Cuando éramos matones es una confrontación sincera de una vieja herida que nunca se ha curado del todo, y su franqueza -y la de Rosenblatt- es estimulante. Narrado por el director, se compone no sólo de material tradicional de no ficción (entrevistas, escenas in situ), sino también de clips de películas de archivo de los años 50 y secuencias de animación (a cargo de Jeremy Rourke) en las que las imágenes se despliegan en la pantalla como un papel de cuaderno, y los retratos de la clase de la infancia se recortan de fotos más grandes y cobran una vida susurrante y giratoria. TambiénCon la partitura de Erik Ian Walker, inspirada en Schubert, de cuerdas, guitarra y tonos centelleantes, es una estética sutilmente transportable que capta un sentido íntimo de la época en cuestión, así como la intensa conexión de Rosenblatt con esta historia. Una visita posterior a la Sra. Bromberg, de 92 años, subraya aún más la naturaleza personal de la búsqueda del cineasta, al igual que la incapacidad de la Sra. Bromberg para recordar este caso de acoso escolar acaba haciéndose eco de los recuerdos vagos o inexistentes de algunos de los compañeros de clase de Rosenblatt.

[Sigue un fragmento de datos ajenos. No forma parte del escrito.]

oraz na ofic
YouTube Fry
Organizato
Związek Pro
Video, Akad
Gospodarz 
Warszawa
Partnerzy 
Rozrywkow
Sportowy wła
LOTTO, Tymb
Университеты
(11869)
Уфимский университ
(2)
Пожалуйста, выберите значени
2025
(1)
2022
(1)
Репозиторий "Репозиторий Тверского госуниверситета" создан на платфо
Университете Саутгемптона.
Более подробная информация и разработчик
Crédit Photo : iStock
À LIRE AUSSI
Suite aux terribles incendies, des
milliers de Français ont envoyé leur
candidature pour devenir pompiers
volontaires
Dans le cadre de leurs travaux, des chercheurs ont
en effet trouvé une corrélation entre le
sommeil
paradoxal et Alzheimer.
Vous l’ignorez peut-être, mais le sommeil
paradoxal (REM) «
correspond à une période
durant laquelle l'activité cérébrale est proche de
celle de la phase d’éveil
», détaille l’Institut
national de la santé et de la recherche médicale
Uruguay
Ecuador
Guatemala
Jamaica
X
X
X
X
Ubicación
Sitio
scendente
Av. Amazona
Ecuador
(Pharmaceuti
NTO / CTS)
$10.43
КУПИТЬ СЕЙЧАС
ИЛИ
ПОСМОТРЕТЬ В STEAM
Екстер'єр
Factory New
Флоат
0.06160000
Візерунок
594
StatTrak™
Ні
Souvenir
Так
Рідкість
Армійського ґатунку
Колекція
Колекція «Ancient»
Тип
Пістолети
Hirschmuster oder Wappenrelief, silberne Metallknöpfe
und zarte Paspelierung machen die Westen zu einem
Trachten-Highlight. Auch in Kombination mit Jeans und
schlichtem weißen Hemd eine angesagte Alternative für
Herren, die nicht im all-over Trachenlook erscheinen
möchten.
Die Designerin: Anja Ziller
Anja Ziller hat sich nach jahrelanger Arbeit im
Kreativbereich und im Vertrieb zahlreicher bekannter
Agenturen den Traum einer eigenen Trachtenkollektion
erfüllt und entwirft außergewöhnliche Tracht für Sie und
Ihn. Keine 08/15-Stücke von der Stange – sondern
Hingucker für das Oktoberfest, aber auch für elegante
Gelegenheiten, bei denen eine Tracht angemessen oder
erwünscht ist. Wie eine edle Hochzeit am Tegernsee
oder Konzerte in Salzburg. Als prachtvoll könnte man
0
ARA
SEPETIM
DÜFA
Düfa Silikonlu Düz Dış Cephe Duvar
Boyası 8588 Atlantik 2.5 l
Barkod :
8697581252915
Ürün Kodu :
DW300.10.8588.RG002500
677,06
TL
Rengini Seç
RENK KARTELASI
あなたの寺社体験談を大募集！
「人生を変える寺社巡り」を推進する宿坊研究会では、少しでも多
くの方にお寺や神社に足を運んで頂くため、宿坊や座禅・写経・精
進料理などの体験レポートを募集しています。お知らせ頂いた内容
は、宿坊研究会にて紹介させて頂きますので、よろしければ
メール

En la conclusión de Cuando éramos matonesRosenblatt dice que la convención le obliga a sacar a relucir a Dick para expresar su actitud hacia la escaramuza y el efecto que ha tenido en su vida, y quizás para perdonar a todos por su fechoría, que podría atribuirse simplemente a que los niños son niños. Sin embargo, Rosenblatt afirma lo que los espectadores sin duda habrán deducido de forma similar: Cuando éramos matones no trata en absoluto de Dick, sino de Rosenblatt y sus compatriotas, y de las cosas terribles que hicieron en su juventud, su mortificación persistente y la forma en que esos sentimientos nunca han desaparecido del todo. Como alguien que perdió a su hermano en el cuarto grado, Rosenblatt reconoce con empatía que su última obra trata, en el fondo, del sufrimiento seminal y de lo que la gente hace para ocultar sus vulnerabilidades con el fin de seguir adelante.
En consecuencia, Cuando éramos matones no termina con una absolución festiva sino, más conmovedoramente, con una expresión de dolor y comprensión por el dolor que Rosenblatt y otros causaron, la angustia que todos soportaron (a su manera) y los dolores que nunca desaparecen del todo, para lo peor y, tal vez si nos muestran un camino diferente y más compasivo, también para lo mejor.